Jenna Bush Hager and Barbara Bush are proud to have been part of history, but there was a time when the TODAY anchor and her twin sister weren't too excited about their father becoming president.

The Bush sisters were 18 when their father, George W. Bush, announced to them that he was going to run for president in 2000, just as they were getting set to head off to separate universities.

"We both tried to veto that idea,'' Jenna said Friday during a Facebook Live interview alongside Barbara discussing their new book, "Sisters First: Stories From Our Wild and Wonderful Life."

"I think like normal 18-year-olds we really wanted to enjoy college and grow and make mistakes, which we did. But I think pretty fast, pretty soon into his tenure, we realized how awesome it is to live history and how lucky we really were."

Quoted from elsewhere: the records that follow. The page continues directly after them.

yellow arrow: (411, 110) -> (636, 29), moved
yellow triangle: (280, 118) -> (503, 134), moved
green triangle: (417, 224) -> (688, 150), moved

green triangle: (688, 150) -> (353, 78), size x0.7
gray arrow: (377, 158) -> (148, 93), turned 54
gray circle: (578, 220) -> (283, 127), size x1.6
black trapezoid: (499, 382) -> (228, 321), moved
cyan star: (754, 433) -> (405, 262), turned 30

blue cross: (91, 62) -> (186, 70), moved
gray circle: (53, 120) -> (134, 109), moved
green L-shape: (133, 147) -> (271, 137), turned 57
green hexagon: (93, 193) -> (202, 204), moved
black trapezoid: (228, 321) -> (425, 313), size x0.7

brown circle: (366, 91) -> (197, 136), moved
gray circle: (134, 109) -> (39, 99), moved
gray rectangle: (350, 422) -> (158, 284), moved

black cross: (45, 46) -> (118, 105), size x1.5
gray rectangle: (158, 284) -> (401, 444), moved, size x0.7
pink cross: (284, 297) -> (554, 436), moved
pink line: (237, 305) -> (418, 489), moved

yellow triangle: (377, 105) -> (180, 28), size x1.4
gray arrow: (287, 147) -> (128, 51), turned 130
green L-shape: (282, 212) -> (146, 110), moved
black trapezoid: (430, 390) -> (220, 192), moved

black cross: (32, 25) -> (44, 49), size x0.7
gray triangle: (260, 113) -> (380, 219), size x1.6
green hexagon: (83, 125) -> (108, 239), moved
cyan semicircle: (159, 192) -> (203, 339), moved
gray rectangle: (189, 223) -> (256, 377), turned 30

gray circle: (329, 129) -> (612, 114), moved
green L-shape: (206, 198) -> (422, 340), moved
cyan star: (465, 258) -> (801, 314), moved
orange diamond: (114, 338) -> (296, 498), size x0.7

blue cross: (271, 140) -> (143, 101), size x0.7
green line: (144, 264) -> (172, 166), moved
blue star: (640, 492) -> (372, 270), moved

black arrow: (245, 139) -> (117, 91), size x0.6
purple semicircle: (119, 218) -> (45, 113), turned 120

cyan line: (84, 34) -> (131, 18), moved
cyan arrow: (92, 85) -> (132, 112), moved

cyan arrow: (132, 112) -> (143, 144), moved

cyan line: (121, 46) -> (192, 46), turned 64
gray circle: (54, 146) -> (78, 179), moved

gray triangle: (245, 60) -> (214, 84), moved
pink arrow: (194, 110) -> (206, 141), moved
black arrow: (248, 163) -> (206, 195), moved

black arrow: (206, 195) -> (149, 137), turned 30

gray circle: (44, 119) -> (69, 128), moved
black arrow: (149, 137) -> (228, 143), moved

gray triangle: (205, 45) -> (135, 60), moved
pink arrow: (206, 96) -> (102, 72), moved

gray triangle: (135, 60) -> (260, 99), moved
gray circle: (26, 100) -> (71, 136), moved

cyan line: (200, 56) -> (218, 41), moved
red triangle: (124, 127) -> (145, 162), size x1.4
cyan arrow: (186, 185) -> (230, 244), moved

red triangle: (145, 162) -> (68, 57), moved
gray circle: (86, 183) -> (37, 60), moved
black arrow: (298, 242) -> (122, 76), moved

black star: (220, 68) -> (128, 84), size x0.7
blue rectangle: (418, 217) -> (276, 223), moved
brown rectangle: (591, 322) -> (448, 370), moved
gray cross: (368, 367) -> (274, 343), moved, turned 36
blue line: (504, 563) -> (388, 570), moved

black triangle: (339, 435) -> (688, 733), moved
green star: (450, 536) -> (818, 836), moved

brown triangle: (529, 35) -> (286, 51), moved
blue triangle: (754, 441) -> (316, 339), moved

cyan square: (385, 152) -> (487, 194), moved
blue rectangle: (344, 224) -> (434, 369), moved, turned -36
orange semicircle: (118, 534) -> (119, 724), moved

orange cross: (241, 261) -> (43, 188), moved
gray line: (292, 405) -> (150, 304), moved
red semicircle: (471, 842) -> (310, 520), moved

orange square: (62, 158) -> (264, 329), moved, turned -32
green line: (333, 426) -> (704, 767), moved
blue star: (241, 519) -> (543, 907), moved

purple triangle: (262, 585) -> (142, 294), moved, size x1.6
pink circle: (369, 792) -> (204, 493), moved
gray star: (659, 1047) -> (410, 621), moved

The sisters already had a familiarity with the White House given that their grandfather, George H.W. Bush, had been president as they were growing up.

Jenna was attending the University of Texas and Barbara was at Yale University as they endured the spotlight of being the daughters of the leader of the free world.

"Through him we got to travel around the world with our mom and our dad,'' Barbara said. "We got incredible exposure and got to meet unbelievable people, and that of course outweighed any reservations that we had."

That experience of being put under the microscope led them to reach out in solidarity to President Obama's daughters during his presidency. The Bush sisters, 35, wrote a touching letter to Sasha, 15, and Malia, 18, at the end of Obama's second term in January.

"We have watched you grow from girls to impressive young women with grace and ease. And through it all you had each other,'' they wrote. "Just like we did."

They also had a sense of humor about some of their own troubles under the spotlight during their time in college. Malia is headed off to Harvard in the fall.

"Enjoy college. As most of the world knows, we did," they wrote, referring to widely-reported brushes with the law they both experienced while drinking underage.

"And you won’t have the weight of the world on your young shoulders anymore. Explore your passions. Learn who you are. Make mistakes — you are allowed to."

Jenna also shared rare photos on TODAY of Sasha and Malia's first visit to the White House.

"I think this is why we were so fiercely protective of them,'' Jenna said on Facebook Live. "We saw ourselves in them. We were the same age when our grandfather became president.

"I think the most unexpected thing is that even though sometimes you wished it wasn't happening and you could be normal and do normal things, at the same time, it is this unbelievable experience and it's this small club of people that get to live history, and there's nothing cooler than that."